I have the honor to be,

Very respectfully your obedient servant,


R. E. Lee, General.

From this date, after an interruption of nearly eight months, deliveries of food and clothing to prisoners on both sides were made, continuing until nearly the close of the war. I deem it proper to repeat [327] that during the period of interruption, the Confederate proposal of January 24th, 1864, was before the Federal authorities, and its acceptance continuously urged.

As the last agreement concerning supplies related only to such as were sent by the respective governments, in the interest of humanity I sought to extend the agreement to supplies contributed by individuals, and accordingly on the 25th November, 1864, I addressed the following letter to the Federal Agent of Exchange.

Richmond, Va., November 25th, 1864.
Lieutenant-Colonel Jno. E. Mulford, Assistant Agent of Exchange:
Sir,--Since the recent agreement allowing supplies to be sent by the respective governments, it seems to me that it would be proper that and restrictions heretofore existing on either side, relating to contributions to prisoners, should be removed. If I am correctly informed, person at the North, unless they were near relations of sick prisoners, have not been allowed since the 10th of August last, to send supplies to Confederate officers and men in your custody. I also understand that the prisoners have not been permitted to make purchases except of the most limited character, and then only from sutlers. Some doubt has also been entertained by our people, whether money sent to our prisoners at the North is delivered to them. The Confederate authorities are entirely willing that your prisoners confined here, shall, in addition to Government or State supplies, receive any contributions sent by private individuals, either North or South, and also whatever sums of money may be sent to them to be expended in accordance with humane and proper prison regulations. Will your Government not agree to the same? I will thank you for an early reply.

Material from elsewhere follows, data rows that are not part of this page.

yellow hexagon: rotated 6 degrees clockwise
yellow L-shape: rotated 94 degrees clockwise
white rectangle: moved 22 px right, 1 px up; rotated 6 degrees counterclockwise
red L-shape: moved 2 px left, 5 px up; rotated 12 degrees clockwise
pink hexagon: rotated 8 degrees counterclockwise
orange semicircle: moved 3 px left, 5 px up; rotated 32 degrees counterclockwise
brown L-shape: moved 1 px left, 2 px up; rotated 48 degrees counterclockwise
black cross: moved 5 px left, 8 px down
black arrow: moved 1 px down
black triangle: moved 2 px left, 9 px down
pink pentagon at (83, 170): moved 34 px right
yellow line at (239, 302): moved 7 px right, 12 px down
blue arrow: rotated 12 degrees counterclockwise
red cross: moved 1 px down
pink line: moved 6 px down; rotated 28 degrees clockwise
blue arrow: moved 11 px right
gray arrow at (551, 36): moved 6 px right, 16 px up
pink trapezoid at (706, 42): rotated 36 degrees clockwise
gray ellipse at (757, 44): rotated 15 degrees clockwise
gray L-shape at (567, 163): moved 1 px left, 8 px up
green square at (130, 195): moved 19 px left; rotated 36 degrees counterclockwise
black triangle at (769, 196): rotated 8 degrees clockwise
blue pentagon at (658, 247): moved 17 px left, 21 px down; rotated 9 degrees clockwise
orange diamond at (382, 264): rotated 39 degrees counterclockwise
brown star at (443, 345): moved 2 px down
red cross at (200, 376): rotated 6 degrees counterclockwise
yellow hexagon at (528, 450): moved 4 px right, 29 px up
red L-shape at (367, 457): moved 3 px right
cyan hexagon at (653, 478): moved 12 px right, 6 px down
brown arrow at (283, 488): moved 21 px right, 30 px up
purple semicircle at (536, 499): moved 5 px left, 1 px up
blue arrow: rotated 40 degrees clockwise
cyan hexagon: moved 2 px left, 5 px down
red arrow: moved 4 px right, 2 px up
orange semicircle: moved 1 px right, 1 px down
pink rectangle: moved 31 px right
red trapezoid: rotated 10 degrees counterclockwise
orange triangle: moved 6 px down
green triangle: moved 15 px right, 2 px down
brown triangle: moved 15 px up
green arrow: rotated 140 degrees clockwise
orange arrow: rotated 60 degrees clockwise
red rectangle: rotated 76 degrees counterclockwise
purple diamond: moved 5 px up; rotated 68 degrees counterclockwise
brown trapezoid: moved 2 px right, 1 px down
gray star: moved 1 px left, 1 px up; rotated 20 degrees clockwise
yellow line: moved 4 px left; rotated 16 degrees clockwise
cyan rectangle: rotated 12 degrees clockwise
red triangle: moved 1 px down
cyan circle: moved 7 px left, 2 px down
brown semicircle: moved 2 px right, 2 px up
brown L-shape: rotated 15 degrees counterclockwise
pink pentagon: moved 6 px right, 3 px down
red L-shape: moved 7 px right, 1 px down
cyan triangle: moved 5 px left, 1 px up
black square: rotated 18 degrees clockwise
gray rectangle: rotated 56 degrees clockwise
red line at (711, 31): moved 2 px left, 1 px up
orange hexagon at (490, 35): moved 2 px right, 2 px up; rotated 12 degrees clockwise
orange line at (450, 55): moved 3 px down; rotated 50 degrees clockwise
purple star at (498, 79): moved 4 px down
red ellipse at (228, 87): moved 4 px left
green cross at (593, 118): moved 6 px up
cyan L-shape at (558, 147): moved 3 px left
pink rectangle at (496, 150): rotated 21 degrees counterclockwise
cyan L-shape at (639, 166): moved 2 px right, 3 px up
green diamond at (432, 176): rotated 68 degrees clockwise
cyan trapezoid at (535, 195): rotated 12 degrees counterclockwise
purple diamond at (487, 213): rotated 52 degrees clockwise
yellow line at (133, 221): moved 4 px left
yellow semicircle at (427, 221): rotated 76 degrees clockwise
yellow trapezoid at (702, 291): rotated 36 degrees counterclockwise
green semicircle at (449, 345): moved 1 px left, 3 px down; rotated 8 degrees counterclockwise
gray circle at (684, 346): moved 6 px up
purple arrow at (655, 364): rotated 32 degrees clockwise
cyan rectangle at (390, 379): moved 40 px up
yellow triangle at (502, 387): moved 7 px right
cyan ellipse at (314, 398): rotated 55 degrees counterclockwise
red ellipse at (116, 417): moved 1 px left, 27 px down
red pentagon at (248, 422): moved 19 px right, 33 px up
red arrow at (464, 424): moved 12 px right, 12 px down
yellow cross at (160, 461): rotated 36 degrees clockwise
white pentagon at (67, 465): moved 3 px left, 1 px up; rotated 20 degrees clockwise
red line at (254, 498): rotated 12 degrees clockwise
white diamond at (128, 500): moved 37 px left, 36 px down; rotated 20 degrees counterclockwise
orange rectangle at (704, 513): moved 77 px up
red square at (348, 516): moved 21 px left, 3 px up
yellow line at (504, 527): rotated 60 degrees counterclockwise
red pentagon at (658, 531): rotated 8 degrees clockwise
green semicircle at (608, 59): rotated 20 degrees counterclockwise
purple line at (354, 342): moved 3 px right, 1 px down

Respectfully, your obedient servant,

Ro. Ould, Agent of Exchange.

Under the plan thus adopted Government supplies were consigned to officers of the respective parties, those representing the Confederate authorities at the North being Generals Trimble and Beale, and those representing the Federal authorities at the South being General Hays and Colonel Wild. All these officers were granted paroles to enable them more efficiently to discharge their duties. The goods sent were invoiced in duplicate, and one of the invoices signed by the proper [328] officer and returned to his Government. In this way it was conclusively shown that the goods sent were received. The reports made from time to time by the receiving officers, showed how and when they were distributed.

From this narration it very clearly appears that no food or clothing on board the steamer Convoy, or any other steamer, was refused in November, 1863. But the correspondence herein produced not only shows that fact, but fully explains the attitude of the Confederate States on the question of supplies to prisoners, and if it does no other service, will at least show to our people that the charges of inhumanity against the Confederate Government in this respect are entirely unfounded.

I am unable to furnish the replies of the Federal authorities to such of the letters as were answered. They are on file, however, at Washington, and will verify what I have stated.